Elizabeth Jones Photo by Can Türkyilmaz

Newly elected District 1 trustee Elizabeth Jones entered the arena during a pivotal time for Dallas ISD as the budget remains tight, and we’re receiving significantly less funding from the state. Nonetheless, superintendent Mike Miles’ sweeping changes are taking effect, and Jones wants to make sure our schools reap the benefits.

 

Past superintendents have tried to reform DISD. How is Superintendent Mike Miles’ plan different than those that have come before him?

Our new superintendent is approaching a number of things that have to change all at once. The first is that we have to change the quality of the management of our education system. And I think he is very aware of the fact that we’ve been spending lots of resources over the years and haven’t gotten the results that we potentially should be getting. The second is that it’s a very large system, and it’s a highly complex system because 80 percent of it is human capital, so you have to manage people for results — people in a highly complicated system that is already challenged because you’re dealing with a structure that is really quite antiquated. The third is he has to deal with the challenge of restoring public trust and public confidence in a system that hasn’t been managed well. And lastly and most importantly, he understands the urgency, and so do I. We’re at the moment where we must change. The one thing about his Destination 2020 plan that is so compelling is he’s restructured the system to be much more bottom-up than top-down. But the top-down part is now being held to a very different standard of accountability than we’ve seen before … There’s more transparency and a much higher expectation for performance. If you took a billion-and-a-half-dollar company, you would have similar performance requirements. The investors, the shareholders would demand it.

 

How are the needs of District 1 different than those of the other districts in DISD?

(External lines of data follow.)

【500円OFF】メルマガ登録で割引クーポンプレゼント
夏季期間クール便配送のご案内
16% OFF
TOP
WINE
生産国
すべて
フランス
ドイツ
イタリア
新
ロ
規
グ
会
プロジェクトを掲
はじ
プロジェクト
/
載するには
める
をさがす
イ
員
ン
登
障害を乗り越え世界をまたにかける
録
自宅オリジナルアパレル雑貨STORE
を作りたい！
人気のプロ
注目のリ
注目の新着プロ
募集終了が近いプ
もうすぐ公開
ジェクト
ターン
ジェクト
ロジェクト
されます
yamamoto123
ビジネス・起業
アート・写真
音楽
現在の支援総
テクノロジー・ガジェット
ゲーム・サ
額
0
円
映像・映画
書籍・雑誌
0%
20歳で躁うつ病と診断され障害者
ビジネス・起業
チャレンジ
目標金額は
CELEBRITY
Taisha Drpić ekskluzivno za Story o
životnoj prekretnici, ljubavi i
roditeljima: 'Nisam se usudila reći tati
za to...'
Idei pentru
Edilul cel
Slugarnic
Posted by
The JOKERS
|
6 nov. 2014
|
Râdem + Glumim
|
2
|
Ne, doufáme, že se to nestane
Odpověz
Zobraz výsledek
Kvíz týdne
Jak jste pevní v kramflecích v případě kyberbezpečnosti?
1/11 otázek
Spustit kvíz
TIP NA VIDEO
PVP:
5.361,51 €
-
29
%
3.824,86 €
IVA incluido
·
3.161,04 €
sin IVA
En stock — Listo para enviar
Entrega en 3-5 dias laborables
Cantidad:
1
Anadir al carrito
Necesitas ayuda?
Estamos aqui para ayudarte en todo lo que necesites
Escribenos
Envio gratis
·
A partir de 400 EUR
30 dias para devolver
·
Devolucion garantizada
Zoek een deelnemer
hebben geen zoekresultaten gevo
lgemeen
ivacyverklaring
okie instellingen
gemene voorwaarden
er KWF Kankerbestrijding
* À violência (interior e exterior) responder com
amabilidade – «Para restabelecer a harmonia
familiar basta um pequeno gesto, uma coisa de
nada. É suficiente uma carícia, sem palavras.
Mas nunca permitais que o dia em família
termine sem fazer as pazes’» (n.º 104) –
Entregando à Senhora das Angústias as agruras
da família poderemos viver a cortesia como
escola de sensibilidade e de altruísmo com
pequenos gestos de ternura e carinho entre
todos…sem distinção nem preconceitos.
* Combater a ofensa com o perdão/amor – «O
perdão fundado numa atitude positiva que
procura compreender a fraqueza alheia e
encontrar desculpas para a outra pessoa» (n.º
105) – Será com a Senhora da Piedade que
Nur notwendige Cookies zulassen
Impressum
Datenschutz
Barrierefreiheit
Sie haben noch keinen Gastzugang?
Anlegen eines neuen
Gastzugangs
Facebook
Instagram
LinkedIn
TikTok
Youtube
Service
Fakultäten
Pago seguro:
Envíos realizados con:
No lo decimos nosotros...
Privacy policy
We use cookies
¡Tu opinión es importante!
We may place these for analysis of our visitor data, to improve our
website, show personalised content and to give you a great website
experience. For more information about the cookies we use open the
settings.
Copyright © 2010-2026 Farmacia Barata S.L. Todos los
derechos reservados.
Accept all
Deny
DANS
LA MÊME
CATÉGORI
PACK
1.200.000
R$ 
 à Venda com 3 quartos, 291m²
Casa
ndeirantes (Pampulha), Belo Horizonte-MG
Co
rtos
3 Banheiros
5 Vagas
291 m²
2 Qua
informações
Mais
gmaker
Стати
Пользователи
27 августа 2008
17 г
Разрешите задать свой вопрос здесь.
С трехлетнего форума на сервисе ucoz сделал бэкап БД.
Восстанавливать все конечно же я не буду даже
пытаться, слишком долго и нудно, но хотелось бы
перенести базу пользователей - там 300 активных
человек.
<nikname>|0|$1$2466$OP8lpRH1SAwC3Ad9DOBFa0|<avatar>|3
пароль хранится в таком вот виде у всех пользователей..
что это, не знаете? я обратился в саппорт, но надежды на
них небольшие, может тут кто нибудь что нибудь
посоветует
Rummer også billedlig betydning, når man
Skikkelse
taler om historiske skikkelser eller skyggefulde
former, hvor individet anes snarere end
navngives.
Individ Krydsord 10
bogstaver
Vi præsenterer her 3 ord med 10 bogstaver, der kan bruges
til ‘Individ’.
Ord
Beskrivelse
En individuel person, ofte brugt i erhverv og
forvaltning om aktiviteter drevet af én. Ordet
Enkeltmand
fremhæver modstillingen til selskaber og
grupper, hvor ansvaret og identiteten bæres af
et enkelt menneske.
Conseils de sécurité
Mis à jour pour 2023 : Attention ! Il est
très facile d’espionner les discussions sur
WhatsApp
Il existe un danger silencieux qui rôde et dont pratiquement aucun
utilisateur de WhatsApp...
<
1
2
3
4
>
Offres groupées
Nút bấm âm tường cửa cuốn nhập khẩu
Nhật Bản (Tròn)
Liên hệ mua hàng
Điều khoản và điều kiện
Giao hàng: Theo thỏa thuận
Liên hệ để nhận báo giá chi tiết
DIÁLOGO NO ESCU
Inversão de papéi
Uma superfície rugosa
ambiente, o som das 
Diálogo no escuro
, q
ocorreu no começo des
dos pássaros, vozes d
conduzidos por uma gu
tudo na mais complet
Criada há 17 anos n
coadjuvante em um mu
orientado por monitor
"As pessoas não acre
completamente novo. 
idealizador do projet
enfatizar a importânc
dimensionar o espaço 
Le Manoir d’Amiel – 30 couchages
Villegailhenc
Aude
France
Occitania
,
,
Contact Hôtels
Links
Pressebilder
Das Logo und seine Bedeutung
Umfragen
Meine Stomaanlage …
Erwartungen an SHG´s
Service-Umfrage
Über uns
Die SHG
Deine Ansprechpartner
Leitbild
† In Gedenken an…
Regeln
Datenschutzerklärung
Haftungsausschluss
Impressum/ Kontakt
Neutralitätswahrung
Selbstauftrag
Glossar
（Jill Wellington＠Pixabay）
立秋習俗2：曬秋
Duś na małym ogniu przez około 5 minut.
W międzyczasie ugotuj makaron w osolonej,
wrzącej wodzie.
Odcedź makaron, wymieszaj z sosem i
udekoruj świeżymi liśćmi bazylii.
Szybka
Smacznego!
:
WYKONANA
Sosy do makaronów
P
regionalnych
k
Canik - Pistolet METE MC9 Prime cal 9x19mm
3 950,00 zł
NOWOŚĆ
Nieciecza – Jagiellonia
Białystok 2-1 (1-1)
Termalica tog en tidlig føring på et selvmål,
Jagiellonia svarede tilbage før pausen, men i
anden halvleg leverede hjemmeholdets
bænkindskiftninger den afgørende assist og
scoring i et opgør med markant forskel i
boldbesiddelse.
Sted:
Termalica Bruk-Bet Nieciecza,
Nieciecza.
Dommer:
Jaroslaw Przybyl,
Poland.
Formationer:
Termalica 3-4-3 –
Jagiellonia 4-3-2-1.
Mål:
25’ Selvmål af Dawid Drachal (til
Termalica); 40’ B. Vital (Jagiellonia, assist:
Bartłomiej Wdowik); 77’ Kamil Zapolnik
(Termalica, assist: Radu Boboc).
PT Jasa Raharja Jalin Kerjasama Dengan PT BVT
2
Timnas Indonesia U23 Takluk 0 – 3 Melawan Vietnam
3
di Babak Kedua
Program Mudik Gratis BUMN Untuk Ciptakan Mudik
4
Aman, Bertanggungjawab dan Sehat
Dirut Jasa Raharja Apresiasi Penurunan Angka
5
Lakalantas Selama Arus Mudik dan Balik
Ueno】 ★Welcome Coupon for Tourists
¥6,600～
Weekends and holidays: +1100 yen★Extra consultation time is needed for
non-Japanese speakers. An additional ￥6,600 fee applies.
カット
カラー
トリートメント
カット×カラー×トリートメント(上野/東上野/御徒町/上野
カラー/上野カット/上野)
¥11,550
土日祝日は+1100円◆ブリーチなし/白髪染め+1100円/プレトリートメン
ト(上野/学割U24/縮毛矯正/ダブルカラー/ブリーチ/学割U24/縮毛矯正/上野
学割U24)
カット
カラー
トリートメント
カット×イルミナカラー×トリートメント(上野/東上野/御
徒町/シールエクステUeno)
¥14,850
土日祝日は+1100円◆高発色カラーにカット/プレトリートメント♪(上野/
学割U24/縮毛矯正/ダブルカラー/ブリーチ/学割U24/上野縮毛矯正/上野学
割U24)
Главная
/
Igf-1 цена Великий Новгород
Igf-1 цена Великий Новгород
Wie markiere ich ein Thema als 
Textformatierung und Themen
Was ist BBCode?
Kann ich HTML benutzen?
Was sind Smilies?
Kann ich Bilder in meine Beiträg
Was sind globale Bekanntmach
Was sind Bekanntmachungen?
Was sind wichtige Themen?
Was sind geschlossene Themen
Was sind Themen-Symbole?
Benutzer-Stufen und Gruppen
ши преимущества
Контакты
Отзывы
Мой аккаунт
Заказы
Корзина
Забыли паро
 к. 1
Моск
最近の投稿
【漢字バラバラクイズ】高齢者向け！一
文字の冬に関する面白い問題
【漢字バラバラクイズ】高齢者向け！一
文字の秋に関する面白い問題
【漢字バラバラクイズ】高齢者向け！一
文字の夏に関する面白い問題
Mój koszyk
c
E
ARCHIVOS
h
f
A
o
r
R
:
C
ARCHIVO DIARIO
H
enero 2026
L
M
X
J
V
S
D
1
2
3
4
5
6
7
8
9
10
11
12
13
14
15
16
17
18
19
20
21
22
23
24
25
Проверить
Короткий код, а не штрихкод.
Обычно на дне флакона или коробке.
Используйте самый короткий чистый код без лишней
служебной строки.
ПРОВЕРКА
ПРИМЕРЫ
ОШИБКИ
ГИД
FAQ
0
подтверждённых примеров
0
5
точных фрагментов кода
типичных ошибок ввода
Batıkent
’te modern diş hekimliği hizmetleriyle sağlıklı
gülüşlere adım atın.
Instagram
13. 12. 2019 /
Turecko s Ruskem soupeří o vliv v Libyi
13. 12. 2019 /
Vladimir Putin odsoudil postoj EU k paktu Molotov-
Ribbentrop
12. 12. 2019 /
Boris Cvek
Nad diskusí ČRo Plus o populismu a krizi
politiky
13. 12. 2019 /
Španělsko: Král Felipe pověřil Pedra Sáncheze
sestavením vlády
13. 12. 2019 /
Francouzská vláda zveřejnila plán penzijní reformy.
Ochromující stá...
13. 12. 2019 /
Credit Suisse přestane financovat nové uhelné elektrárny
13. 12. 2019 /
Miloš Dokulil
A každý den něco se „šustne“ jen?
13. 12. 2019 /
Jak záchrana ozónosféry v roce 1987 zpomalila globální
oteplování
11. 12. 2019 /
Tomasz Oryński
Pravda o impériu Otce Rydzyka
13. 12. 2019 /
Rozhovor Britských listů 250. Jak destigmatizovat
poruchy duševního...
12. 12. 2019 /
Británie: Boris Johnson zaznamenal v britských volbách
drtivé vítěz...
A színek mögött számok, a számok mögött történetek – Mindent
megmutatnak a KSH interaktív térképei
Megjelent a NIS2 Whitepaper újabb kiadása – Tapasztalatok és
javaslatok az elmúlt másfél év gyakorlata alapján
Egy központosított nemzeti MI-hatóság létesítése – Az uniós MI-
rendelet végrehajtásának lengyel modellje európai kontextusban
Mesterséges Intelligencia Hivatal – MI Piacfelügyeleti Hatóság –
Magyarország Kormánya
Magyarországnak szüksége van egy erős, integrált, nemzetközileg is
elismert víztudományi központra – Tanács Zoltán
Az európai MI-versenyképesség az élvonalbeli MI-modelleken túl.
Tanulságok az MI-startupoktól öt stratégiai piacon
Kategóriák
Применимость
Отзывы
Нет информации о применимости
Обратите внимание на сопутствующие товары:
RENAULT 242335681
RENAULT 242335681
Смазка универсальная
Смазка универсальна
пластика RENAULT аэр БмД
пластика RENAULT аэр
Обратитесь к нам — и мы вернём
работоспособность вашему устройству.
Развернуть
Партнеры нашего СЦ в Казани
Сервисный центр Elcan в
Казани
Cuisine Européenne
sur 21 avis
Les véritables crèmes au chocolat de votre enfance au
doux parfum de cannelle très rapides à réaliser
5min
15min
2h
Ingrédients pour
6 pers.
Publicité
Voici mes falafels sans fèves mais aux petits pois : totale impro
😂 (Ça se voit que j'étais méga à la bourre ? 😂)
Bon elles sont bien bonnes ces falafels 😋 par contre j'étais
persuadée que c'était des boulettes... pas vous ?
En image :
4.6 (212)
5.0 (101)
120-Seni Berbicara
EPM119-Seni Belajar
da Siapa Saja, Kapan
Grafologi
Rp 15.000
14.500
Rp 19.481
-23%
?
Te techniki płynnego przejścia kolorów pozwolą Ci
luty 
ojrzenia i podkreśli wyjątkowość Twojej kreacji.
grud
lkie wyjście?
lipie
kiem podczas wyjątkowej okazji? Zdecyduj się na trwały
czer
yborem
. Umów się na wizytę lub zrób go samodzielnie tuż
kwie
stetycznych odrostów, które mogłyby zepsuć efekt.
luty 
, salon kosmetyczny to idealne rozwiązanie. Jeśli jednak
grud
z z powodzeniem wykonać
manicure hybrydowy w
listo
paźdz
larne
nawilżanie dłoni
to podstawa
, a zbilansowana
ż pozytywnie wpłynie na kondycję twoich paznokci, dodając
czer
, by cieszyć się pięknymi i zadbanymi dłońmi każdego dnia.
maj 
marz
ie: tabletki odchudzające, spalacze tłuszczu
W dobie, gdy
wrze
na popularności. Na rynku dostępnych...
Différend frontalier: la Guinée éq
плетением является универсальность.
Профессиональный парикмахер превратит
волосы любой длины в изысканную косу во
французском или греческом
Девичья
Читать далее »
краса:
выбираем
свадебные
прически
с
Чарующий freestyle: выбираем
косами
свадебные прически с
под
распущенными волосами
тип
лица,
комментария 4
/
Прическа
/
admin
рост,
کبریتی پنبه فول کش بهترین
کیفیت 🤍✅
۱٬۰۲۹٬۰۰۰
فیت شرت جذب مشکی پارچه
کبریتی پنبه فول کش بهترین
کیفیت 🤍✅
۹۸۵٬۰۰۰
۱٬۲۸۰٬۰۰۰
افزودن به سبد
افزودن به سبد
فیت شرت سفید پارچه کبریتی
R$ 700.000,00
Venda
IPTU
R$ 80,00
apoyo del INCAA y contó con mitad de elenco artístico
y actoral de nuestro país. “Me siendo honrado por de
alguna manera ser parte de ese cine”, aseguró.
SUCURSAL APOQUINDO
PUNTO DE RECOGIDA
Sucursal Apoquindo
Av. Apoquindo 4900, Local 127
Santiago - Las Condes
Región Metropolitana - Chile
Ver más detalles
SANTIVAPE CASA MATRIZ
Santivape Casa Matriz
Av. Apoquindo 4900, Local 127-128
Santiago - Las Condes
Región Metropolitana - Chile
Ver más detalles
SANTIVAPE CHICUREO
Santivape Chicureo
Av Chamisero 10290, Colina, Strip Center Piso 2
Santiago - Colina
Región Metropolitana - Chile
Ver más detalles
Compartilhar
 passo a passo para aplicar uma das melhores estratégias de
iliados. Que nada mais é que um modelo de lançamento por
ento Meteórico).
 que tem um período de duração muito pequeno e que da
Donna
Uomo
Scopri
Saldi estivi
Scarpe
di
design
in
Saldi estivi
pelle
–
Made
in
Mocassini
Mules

We have Anita Hardwick [former W.T. White principal] and Eddie Conger [Thomas Jefferson principal] as executive directors in the new School Leadership Department for our feeder patterns. Our executive directors allow us to function more practically as a group as opposed to silos. As District 1 goes, we have so many more choices because of the private schools. We have to be able to compete and offer the best opportunities to families.

Well, as we talked about before, the test scores for W.T. White and Thomas Jefferson are around the same level as the coveted magnet schools.

We’re just not telling the story. We just have not really gone to the public with the strengths of some of our schools. The Chinese program, I know they just did a great article the other day, finally talking about the Marsh Middle School summer program as well as what’s been going on at TJ all these years under the guidance and proactive work of Principal Eddie Conger. You want to empower the great principals to come up with these ideas and implement them successfully as Principal Conger has done. Who else can compete with that in our area?

 

You have a particular interest in Science, Technology, Engineering and Math education. Why is that area so important to you and how will you help continue to make it a priority in District 1?

STEM is in everything today. I have more than 25 years of business experience and being on the investment side of that, you see that the only thing constant is change. Industry has evolved because of technological innovations. There isn’t an industry out there that hasn’t been affected by it. I’m a product of public schools. I was blessed in that I went to one of the finest math and science high schools in the United States. Having those skills today is critical. Our student achievement is lagging in math and science, compared to the top industrialized nations. That should be concerning enough. Now, if we’re just testing, and all we’re finding out is students are memorizing but haven’t learned anything, then what have we accomplished?

 

How do you plan to navigate the politics that inevitably will enter these discussions?

I think we have a board with diverse backgrounds and a board that is aligned in this transformation. We may disagree on some things, but we’re in an important place to start moving the district forward. I’m not interested in distractions from that. As I said, we need to take an antiquated system into the 21st century, and anything that distracts from that is the problem.